Problem requirements: For the entries that follow, report how many lines include the word "Wrotkowo" and add nothing.

Extracted page text data
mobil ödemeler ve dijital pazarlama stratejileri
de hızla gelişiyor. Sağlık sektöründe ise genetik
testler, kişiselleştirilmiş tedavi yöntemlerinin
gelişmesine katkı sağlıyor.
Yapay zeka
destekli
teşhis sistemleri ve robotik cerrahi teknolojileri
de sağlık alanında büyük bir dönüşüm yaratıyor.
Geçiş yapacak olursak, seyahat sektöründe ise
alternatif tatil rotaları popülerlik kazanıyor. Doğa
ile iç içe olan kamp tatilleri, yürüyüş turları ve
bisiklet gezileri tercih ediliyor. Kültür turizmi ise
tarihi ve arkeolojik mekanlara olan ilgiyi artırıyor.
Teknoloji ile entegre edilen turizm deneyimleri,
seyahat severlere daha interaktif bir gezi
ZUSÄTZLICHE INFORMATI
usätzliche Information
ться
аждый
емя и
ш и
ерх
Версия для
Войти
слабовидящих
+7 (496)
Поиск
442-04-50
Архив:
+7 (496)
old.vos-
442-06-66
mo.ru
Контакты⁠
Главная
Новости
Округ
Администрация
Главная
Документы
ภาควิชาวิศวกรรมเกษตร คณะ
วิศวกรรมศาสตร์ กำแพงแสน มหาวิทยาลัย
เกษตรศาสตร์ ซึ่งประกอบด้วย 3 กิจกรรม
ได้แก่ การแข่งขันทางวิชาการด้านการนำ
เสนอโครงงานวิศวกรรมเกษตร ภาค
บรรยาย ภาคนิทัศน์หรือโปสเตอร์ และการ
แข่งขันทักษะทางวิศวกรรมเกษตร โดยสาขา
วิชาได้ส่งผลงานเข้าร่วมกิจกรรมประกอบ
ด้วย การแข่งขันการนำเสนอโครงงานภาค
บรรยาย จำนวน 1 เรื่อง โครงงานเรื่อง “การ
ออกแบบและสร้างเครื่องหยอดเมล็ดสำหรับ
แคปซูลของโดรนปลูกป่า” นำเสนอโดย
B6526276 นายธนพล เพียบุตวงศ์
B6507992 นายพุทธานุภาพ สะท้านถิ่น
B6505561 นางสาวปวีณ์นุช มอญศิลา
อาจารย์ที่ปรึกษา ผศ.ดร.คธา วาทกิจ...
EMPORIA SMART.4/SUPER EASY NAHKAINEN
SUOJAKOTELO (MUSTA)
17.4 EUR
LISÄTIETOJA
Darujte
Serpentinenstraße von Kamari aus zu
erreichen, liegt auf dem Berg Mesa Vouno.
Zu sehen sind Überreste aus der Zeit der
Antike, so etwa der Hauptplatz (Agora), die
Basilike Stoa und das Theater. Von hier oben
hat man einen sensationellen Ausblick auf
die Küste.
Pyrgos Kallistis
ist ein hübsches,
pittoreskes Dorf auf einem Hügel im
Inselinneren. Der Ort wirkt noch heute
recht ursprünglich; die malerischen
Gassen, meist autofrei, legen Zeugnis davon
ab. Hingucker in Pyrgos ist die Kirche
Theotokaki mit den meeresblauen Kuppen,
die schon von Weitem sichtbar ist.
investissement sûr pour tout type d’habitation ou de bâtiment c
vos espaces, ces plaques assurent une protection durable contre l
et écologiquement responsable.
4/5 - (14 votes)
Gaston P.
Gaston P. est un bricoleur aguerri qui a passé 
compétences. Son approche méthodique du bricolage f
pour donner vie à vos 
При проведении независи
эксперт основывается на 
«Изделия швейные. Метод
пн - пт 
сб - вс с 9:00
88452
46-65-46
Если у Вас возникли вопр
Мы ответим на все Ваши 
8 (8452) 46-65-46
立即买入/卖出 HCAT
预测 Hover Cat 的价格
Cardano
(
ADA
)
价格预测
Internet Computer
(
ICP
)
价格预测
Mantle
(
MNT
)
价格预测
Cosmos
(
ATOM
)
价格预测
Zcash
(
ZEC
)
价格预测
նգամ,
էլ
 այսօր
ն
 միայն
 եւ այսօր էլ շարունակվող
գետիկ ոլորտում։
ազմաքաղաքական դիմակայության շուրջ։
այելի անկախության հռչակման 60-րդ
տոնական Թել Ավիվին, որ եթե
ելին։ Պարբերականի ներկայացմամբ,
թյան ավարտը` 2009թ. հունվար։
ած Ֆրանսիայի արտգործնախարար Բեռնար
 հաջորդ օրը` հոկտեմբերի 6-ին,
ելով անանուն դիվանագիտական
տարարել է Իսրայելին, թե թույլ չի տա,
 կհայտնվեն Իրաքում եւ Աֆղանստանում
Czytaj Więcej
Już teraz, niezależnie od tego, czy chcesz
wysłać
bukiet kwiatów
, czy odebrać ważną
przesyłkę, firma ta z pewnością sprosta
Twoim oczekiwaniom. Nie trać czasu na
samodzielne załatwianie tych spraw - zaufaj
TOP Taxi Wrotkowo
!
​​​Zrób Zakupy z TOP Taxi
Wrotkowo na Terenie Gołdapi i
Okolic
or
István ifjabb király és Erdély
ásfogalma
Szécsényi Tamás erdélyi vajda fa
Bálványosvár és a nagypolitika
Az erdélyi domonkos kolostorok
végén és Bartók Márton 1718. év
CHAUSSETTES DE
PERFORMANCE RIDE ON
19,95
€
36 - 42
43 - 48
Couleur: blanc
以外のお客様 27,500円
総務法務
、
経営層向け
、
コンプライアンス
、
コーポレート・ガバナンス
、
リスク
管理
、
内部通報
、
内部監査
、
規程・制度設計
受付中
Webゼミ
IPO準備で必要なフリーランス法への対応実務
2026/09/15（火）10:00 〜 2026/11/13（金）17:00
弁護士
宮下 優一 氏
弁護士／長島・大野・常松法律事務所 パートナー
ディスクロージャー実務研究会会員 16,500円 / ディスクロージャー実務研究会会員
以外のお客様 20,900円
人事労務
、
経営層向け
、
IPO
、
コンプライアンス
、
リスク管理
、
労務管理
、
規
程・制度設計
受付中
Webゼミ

Solution for this task: 2